Testing

This section is only relevant if you are using nodejs.

What You'll Need

Backbench account - Sign Up, the personal account will always remain free to use.

Prerequisites

  1. Sign In to Backbench account.

  2. Select +, in the upper right corner to create a Bench. For example, say testing and select CREATE or hit Enter.

Intro

Backbench can be utilized for testing your application, depends on your testing logic.

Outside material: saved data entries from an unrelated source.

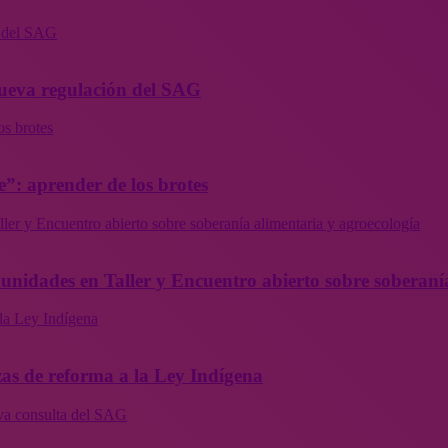
n del SAG
 nueva regulación del SAG
os brotes
”: aprender de los brotes
ler y Encuentro abierto sobre soberanía alimentaria y agroecología
munidades en Taller y Encuentro abierto sobre soberaní
la Ley Indígena
as de reforma a la Ley Indígena
eva consulta del SAG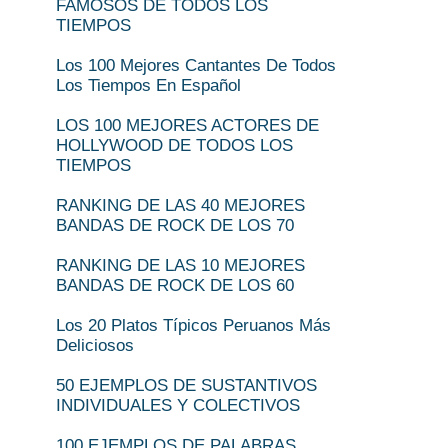
FAMOSOS DE TODOS LOS
TIEMPOS
Los 100 Mejores Cantantes De Todos
Los Tiempos En Español
LOS 100 MEJORES ACTORES DE
HOLLYWOOD DE TODOS LOS
TIEMPOS
RANKING DE LAS 40 MEJORES
BANDAS DE ROCK DE LOS 70
RANKING DE LAS 10 MEJORES
BANDAS DE ROCK DE LOS 60
Los 20 Platos Típicos Peruanos Más
Deliciosos
50 EJEMPLOS DE SUSTANTIVOS
INDIVIDUALES Y COLECTIVOS
100 EJEMPLOS DE PALABRAS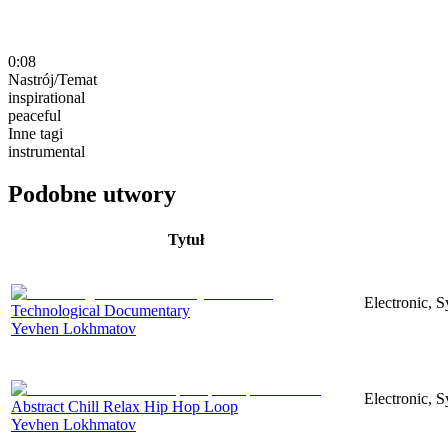
0:08
Nastrój/Temat
inspirational
peaceful
Inne tagi
instrumental
Podobne utwory
Tytuł
Electronic, 
Technological Documentary
Yevhen Lokhmatov
Electronic, S
Abstract Chill Relax Hip Hop Loop
Yevhen Lokhmatov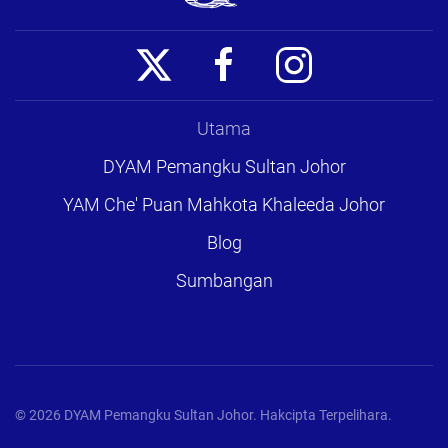
Utama
DYAM Pemangku Sultan Johor
YAM Che' Puan Mahkota Khaleeda Johor
Blog
Sumbangan
©
2026
DYAM Pemangku Sultan Johor. Hakcipta Terpelihara.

Here we'll provide you an example of functional testing.

Dependency required

In package.json, these libraries will be required.

package.json
{
  "dependencies": {
    "chai": "^4.1.2",
    "chai-http": "^4.0.0"
  }
}

Functional testing is a quality assurance (QA) process and a type of black-box testing that bases its test cases on the specifications of the software component under test. Functions are tested by feeding them input and examining the output, and internal program structure is rarely considered (unlike white-box testing).[2] Functional testing usually describes what the system does. -Wiki

We'll walk through an example here, by creating a function and its test.

Paste following code in a module, then map it to endpoint.

asd.js
module.exports.endpoint = function(req, cb){
	cb(undefined, {"msg": "Hello World"})	
}

According to functional test we need to make sure output goes as

{"msg": "Hello World"}

Suppose the endpoint name goes as https://peeyushsrj-addressbookapp.beta-bench.backbench.io/hi.js.

Now create a module, to test the above:

"use strict";

var chai = require('chai');  
var chaiHttp = require('chai-http');
var expect = require('chai').expect;

chai.use(chaiHttp);

function testing(cb){
    chai.request("https://peeyushsrj-addressbookapp.beta-bench.backbench.io") 
    .get('/hi.js')
    .end(function(err, res) {
        try{
            expect(err).to.be.null;
            expect(res).to.have.status(200);
            console.log(res.body)
            expect(res.body).to.deep.equal({"msg": "Hello World"});
            console.log("SUCCESS: " +new Date())
            cb(undefined, {"status": "success"})
        } catch(e){
            console.log("FAILED: "+e)
            cb(undefined, {"status": "failure"})       
        }
    });
}

module.exports.endpoint = function(req, cb){
    testing(cb)
} 

After saving this on your module, you need to map it to endpoint. Now from the endpoint you can see the status.